> **WHAT IS BEING ASKED**:
Locate every line in the records below that holds the word "Carnival" and return each one.

(Excerpts from a dataset)
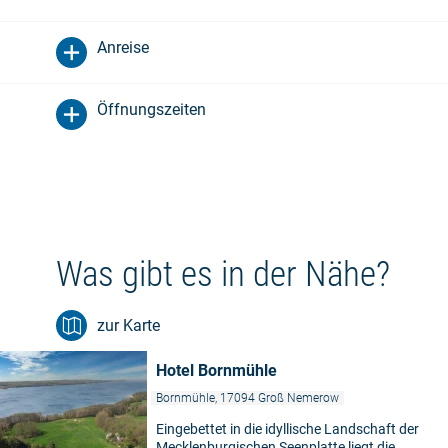
Anreise
Öffnungszeiten
Was gibt es in der Nähe?
zur Karte
Hotel Bornmühle
Bornmühle, 17094 Groß Nemerow
Eingebettet in die idyllische Landschaft der
Mecklenburgischen Seenplatte liegt die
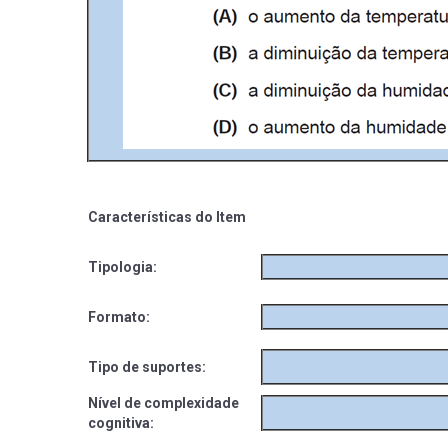
Características do Item
Tipologia:
Formato:
Tipo de suportes:
Nível de complexidade
cognitiva:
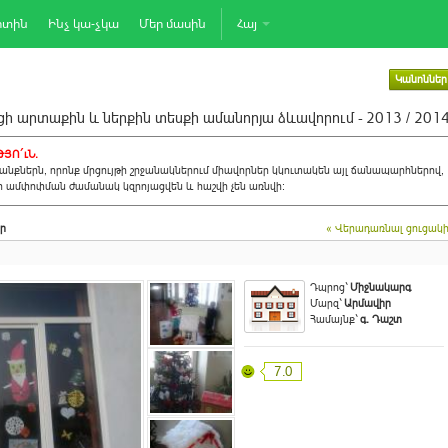
րտին
Ինչ կա-չկա
Մեր մասին
Հայ
Կանոններ
ի արտաքին և ներքին տեսքի ամանորյա ձևավորում - 2013 / 201
ՅՈ´ւՆ.
նքներն, որոնք մրցույթի շրջանակներում միավորներ կկուտակեն այլ ճանապարհներով,
ի ամփոփման ժամանակ կզրոյացվեն և հաշվի չեն առնվի:
ր
« Վերադառնալ ցուցակ
Դպրոց`
Միջնակարգ
Մարզ`
Արմավիր
Համայնք`
գ. Դաշտ
7.0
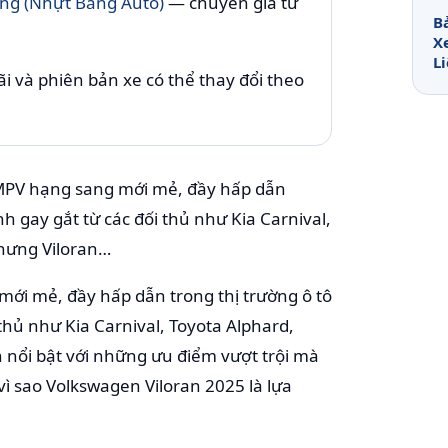
g (Nhựt Bằng Auto)
— chuyên gia tư
B
X
L
i và phiên bản xe có thể thay đổi theo
MPV hạng sang mới mẻ, đầy hấp dẫn
h gay gắt từ các đối thủ như Kia Carnival,
hưng Viloran…
ới mẻ, đầy hấp dẫn trong thị trường ô tô
thủ như Kia Carnival, Toyota Alphard,
 nổi bật với những ưu điểm vượt trội mà
vì sao Volkswagen Viloran 2025 là lựa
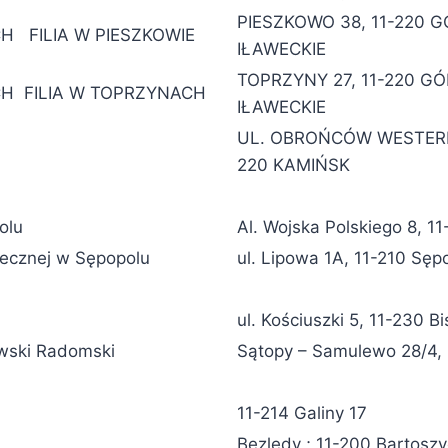
PIESZKOWO 38, 11-220 
 FILIA W PIESZKOWIE
IŁAWECKIE
TOPRZYNY 27, 11-220 G
H FILIA W TOPRZYNACH
IŁAWECKIE
UL. OBROŃCÓW WESTERP
220 KAMIŃSK
olu
Al. Wojska Polskiego 8, 1
ecznej w Sępopolu
ul. Lipowa 1A, 11-210 Sęp
ul. Kościuszki 5, 11-230 B
wski Radomski
Sątopy – Samulewo 28/4, 
11-214 Galiny 17
Bezledy ; 11-200 Bartosz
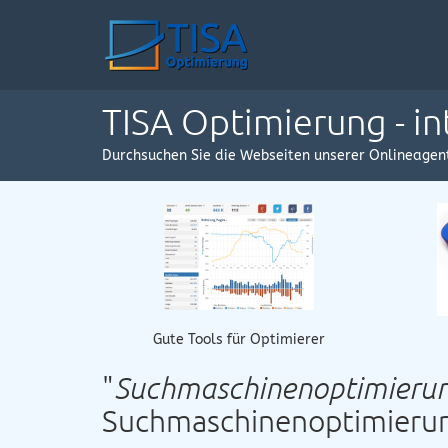
TISA Optimierung - i
Durchsuchen Sie die Webseiten unserer Onlineagen
Gute Tools für Optimierer
"
Suchmaschinenoptimierung
Suchmaschinenoptimieru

> **ANSWER**:
h gay gắt từ các đối thủ như Kia Carnival,
thủ như Kia Carnival, Toyota Alphard,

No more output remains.